══ DATA FOR THIS EXERCISE

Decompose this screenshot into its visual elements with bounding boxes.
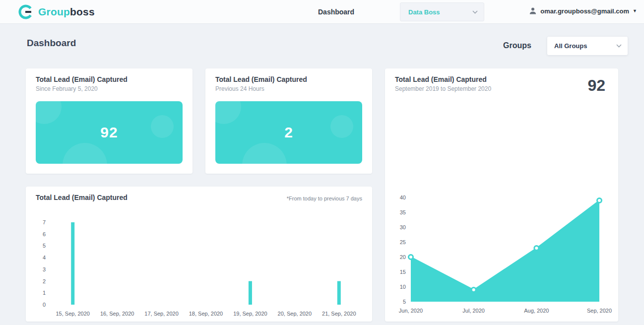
groups-label: Groups xyxy=(503,41,531,50)
decorative-circle xyxy=(63,143,107,164)
user-menu[interactable]: omar.groupboss@gmail.com ▼ xyxy=(529,7,637,15)
metric-box: 2 xyxy=(215,101,362,164)
card-title: Total Lead (Email) Captured xyxy=(395,75,487,83)
card-subtitle: September 2019 to September 2020 xyxy=(395,85,491,92)
svg-text:17, Sep, 2020: 17, Sep, 2020 xyxy=(144,311,179,317)
card-subtitle: Previous 24 Hours xyxy=(215,85,264,92)
groups-select[interactable]: All Groups xyxy=(547,37,628,55)
card-title: Total Lead (Email) Captured xyxy=(36,194,128,201)
chart-note: *From today to previous 7 days xyxy=(287,195,362,201)
card-title: Total Lead (Email) Captured xyxy=(215,75,307,83)
svg-text:7: 7 xyxy=(43,219,46,225)
card-yearly-chart: Total Lead (Email) Captured September 20… xyxy=(385,68,618,322)
svg-text:5: 5 xyxy=(43,243,46,249)
svg-text:0: 0 xyxy=(43,302,46,308)
card-title: Total Lead (Email) Captured xyxy=(36,75,128,83)
svg-text:5: 5 xyxy=(403,299,406,305)
svg-text:18, Sep, 2020: 18, Sep, 2020 xyxy=(189,311,223,317)
groupboss-logo-icon xyxy=(18,4,34,20)
logo-text: Groupboss xyxy=(38,6,95,18)
metric-value: 92 xyxy=(100,124,118,141)
weekly-bar-chart: 0123456715, Sep, 202016, Sep, 202017, Se… xyxy=(31,215,367,320)
card-total-since: Total Lead (Email) Captured Since Februa… xyxy=(26,68,193,174)
decorative-circle xyxy=(330,115,353,138)
groups-select-value: All Groups xyxy=(554,42,587,50)
card-total-24h: Total Lead (Email) Captured Previous 24 … xyxy=(205,68,372,174)
svg-text:40: 40 xyxy=(400,195,406,200)
svg-text:6: 6 xyxy=(43,231,46,237)
svg-text:Sep, 2020: Sep, 2020 xyxy=(587,308,612,314)
workspace-select[interactable]: Data Boss xyxy=(400,2,484,21)
workspace-select-value: Data Boss xyxy=(408,8,440,16)
decorative-circle xyxy=(242,143,287,164)
decorative-circle xyxy=(36,101,62,124)
chevron-down-icon xyxy=(472,10,478,14)
svg-text:20: 20 xyxy=(400,254,406,260)
svg-text:Jul, 2020: Jul, 2020 xyxy=(462,308,485,314)
svg-text:3: 3 xyxy=(43,266,46,272)
svg-text:20, Sep, 2020: 20, Sep, 2020 xyxy=(278,311,312,317)
svg-text:2: 2 xyxy=(43,278,46,284)
yearly-area-chart: 510152025303540Jun, 2020Jul, 2020Aug, 20… xyxy=(389,192,614,317)
svg-text:15: 15 xyxy=(400,269,406,275)
metric-box: 92 xyxy=(36,101,183,164)
svg-text:30: 30 xyxy=(400,224,406,230)
metric-value: 2 xyxy=(284,124,293,141)
logo[interactable]: Groupboss xyxy=(18,4,95,20)
top-header: Groupboss Dashboard Data Boss omar.group… xyxy=(0,0,644,24)
yearly-total-value: 92 xyxy=(587,76,605,95)
decorative-circle xyxy=(151,115,174,138)
svg-text:35: 35 xyxy=(400,209,406,215)
svg-text:16, Sep, 2020: 16, Sep, 2020 xyxy=(100,311,134,317)
card-subtitle: Since February 5, 2020 xyxy=(36,85,98,92)
nav-dashboard[interactable]: Dashboard xyxy=(318,8,354,16)
decorative-circle xyxy=(215,101,241,124)
svg-text:Aug, 2020: Aug, 2020 xyxy=(524,308,549,314)
svg-text:19, Sep, 2020: 19, Sep, 2020 xyxy=(233,311,267,317)
svg-text:4: 4 xyxy=(43,255,46,260)
svg-text:Jun, 2020: Jun, 2020 xyxy=(399,308,423,314)
user-caret-icon: ▼ xyxy=(633,8,637,13)
card-weekly-chart: Total Lead (Email) Captured *From today … xyxy=(26,187,372,322)
page-title: Dashboard xyxy=(27,38,76,49)
svg-text:10: 10 xyxy=(400,284,406,290)
user-email: omar.groupboss@gmail.com xyxy=(540,7,629,15)
svg-text:21, Sep, 2020: 21, Sep, 2020 xyxy=(322,311,356,317)
svg-text:1: 1 xyxy=(43,290,46,296)
svg-text:25: 25 xyxy=(400,239,406,245)
person-icon xyxy=(529,7,537,15)
svg-text:15, Sep, 2020: 15, Sep, 2020 xyxy=(56,311,90,317)
chevron-down-icon xyxy=(616,44,622,48)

════

◆ WHAT IS NEEDED ◆
With the pictures left out, return each entry exactly as written.

◆ OUTPUT OF THE TASK ◆
Decompose this screenshot into its visual elements with bounding boxes.
groups-label: Groups xyxy=(503,41,531,50)
decorative-circle xyxy=(63,143,107,164)
user-menu[interactable]: omar.groupboss@gmail.com ▼ xyxy=(529,7,637,15)
metric-box: 2 xyxy=(215,101,362,164)
card-title: Total Lead (Email) Captured xyxy=(395,75,487,83)
card-subtitle: September 2019 to September 2020 xyxy=(395,85,491,92)
svg-text:17, Sep, 2020: 17, Sep, 2020 xyxy=(144,311,179,317)
card-subtitle: Previous 24 Hours xyxy=(215,85,264,92)
groups-select[interactable]: All Groups xyxy=(547,37,628,55)
card-title: Total Lead (Email) Captured xyxy=(36,194,128,201)
chart-note: *From today to previous 7 days xyxy=(287,195,362,201)
card-title: Total Lead (Email) Captured xyxy=(215,75,307,83)
svg-text:7: 7 xyxy=(43,219,46,225)
card-yearly-chart: Total Lead (Email) Captured September 20… xyxy=(385,68,618,322)
svg-text:5: 5 xyxy=(43,243,46,249)
svg-text:0: 0 xyxy=(43,302,46,308)
card-title: Total Lead (Email) Captured xyxy=(36,75,128,83)
svg-text:5: 5 xyxy=(403,299,406,305)
svg-text:18, Sep, 2020: 18, Sep, 2020 xyxy=(189,311,223,317)
groupboss-logo-icon xyxy=(18,4,34,20)
logo-text: Groupboss xyxy=(38,6,95,18)
metric-value: 92 xyxy=(100,124,118,141)
weekly-bar-chart: 0123456715, Sep, 202016, Sep, 202017, Se… xyxy=(31,215,367,320)
card-total-since: Total Lead (Email) Captured Since Februa… xyxy=(26,68,193,174)
decorative-circle xyxy=(330,115,353,138)
groups-select-value: All Groups xyxy=(554,42,587,50)
card-total-24h: Total Lead (Email) Captured Previous 24 … xyxy=(205,68,372,174)
svg-text:40: 40 xyxy=(400,195,406,200)
svg-text:6: 6 xyxy=(43,231,46,237)
svg-text:Sep, 2020: Sep, 2020 xyxy=(587,308,612,314)
workspace-select[interactable]: Data Boss xyxy=(400,2,484,21)
workspace-select-value: Data Boss xyxy=(408,8,440,16)
decorative-circle xyxy=(242,143,287,164)
decorative-circle xyxy=(36,101,62,124)
chevron-down-icon xyxy=(472,10,478,14)
svg-text:20: 20 xyxy=(400,254,406,260)
svg-text:Jul, 2020: Jul, 2020 xyxy=(462,308,485,314)
svg-text:3: 3 xyxy=(43,266,46,272)
svg-text:20, Sep, 2020: 20, Sep, 2020 xyxy=(278,311,312,317)
svg-text:2: 2 xyxy=(43,278,46,284)
yearly-area-chart: 510152025303540Jun, 2020Jul, 2020Aug, 20… xyxy=(389,192,614,317)
svg-text:15: 15 xyxy=(400,269,406,275)
metric-box: 92 xyxy=(36,101,183,164)
svg-text:30: 30 xyxy=(400,224,406,230)
metric-value: 2 xyxy=(284,124,293,141)
logo[interactable]: Groupboss xyxy=(18,4,95,20)
top-header: Groupboss Dashboard Data Boss omar.group… xyxy=(0,0,644,24)
yearly-total-value: 92 xyxy=(587,76,605,95)
decorative-circle xyxy=(151,115,174,138)
svg-text:35: 35 xyxy=(400,209,406,215)
svg-text:16, Sep, 2020: 16, Sep, 2020 xyxy=(100,311,134,317)
card-subtitle: Since February 5, 2020 xyxy=(36,85,98,92)
nav-dashboard[interactable]: Dashboard xyxy=(318,8,354,16)
decorative-circle xyxy=(215,101,241,124)
svg-text:Aug, 2020: Aug, 2020 xyxy=(524,308,549,314)
svg-text:19, Sep, 2020: 19, Sep, 2020 xyxy=(233,311,267,317)
svg-text:4: 4 xyxy=(43,255,46,260)
svg-text:Jun, 2020: Jun, 2020 xyxy=(399,308,423,314)
user-caret-icon: ▼ xyxy=(633,8,637,13)
card-weekly-chart: Total Lead (Email) Captured *From today … xyxy=(26,187,372,322)
page-title: Dashboard xyxy=(27,38,76,49)
svg-text:10: 10 xyxy=(400,284,406,290)
user-email: omar.groupboss@gmail.com xyxy=(540,7,629,15)
svg-text:21, Sep, 2020: 21, Sep, 2020 xyxy=(322,311,356,317)
svg-text:1: 1 xyxy=(43,290,46,296)
svg-text:25: 25 xyxy=(400,239,406,245)
person-icon xyxy=(529,7,537,15)
svg-text:15, Sep, 2020: 15, Sep, 2020 xyxy=(56,311,90,317)
chevron-down-icon xyxy=(616,44,622,48)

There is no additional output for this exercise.